Saturday, April 30, 2016

Where moth and rust consume

That sounds like a conversation at my kitchen table!
That’s what she told me outside church after Mass the other day.  The roof repair estimators had arrived just as folks were leaving, stirring curiosity.  I explained that they were here to identify the sources of the leaks damaging the church ceiling.  The week before, the first assessor had walked about on the roof, but determined that information was needed from the “attic” -- the catwalk and crawlspace between ceiling and roof.  Access is possible only through the small square hatch above the head of the Sacred Heart statue over the main doors.    

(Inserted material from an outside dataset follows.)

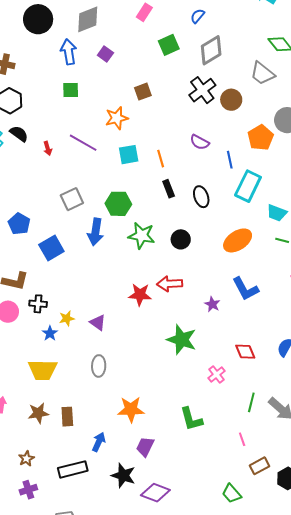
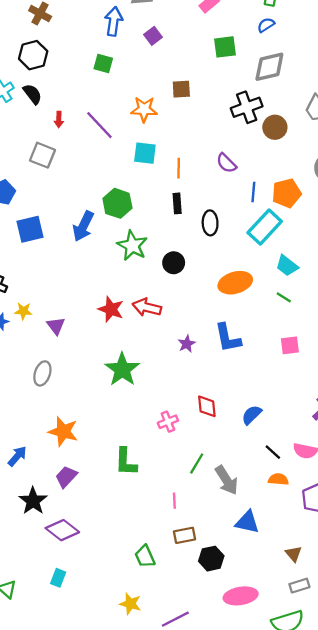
orange pentagon: (261, 138) -> (287, 193), moved
gray square: (72, 199) -> (42, 155), moved, turned 30
green star: (182, 340) -> (122, 369), moved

Now I admit to being in a state of some agitation, as this seemingly simple effort had taken on pricey complexity.  The roof assessor called me a day or two later to inform me that a scissor-lift was required to reach that hatch, which apt but arcane piece of equipment must be rented at a price not less than $1000.  That’s right, folks, a cool grand, just for a look-see.  Now do you understand my agitation?
Fueled by indignation as I shared the full story with the insatiable onlookers, I pointed out that the roof to the church was fine -- fine! -- since it dates to 2003, quite young in roof-years.  Moreover, I had personally seen to the re-flashing of the seams and edges, and the re-sealing of the eyebrow vents, early in my tenure as Pastor, not later than 2008;  more recently, I had been veritably breathing down the neck of our gutter liners and downspout junctions.

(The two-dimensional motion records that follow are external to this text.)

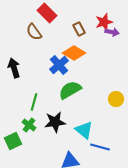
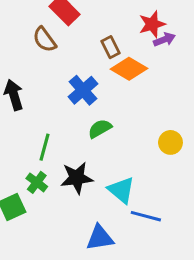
brown rectangle: (79, 29) -> (111, 47), moved
purple arrow: (112, 32) -> (164, 40), turned -32
orange diamond: (74, 53) -> (129, 69), moved
green semicircle: (70, 90) -> (100, 129), size x0.7

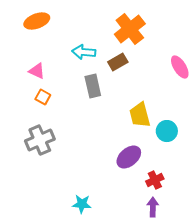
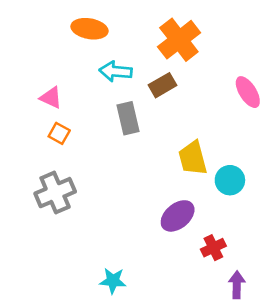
orange ellipse: (37, 21) -> (89, 29), moved, turned 30
purple arrow: (153, 207) -> (237, 285), moved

As leaks persisted and plaster fell in chunks, evidence pointed to the eyebrow vents as culprits; but I was convinced that something else was wrong, because it could not possibly be anything so recently repaired.

Don't you raise your eyebrows at me, young lady!
At this point I was forced to admit that after ten years as Pastor here, I have reached a point where I have fixed, patched, or replaced almost everything.  It seems only humblest reason to expect it all to work, doesn’t it?  But no!  Some things insist on breaking again, sometimes in the same way, and sometimes in new and creative ways.   Which leads to my cri de coeur: didn’t I just fix that?
That’s when she said: That sounds like a conversation at my kitchen table!  She explained that her family, too, has been in their home for long enough that their seemingly “brand-new” appliances fail, and “recent” repairs and restorations crumble.  The only remedy for the anguish and confusion is to retrieve the receipt, often brittle and yellowed, revealing the purchase or work might not be so recent as the inverted telescope of memory shows.  It’s a rear-view that should come with a warning in reverse of the one on your car:  objects in mirror may be further away than they seem.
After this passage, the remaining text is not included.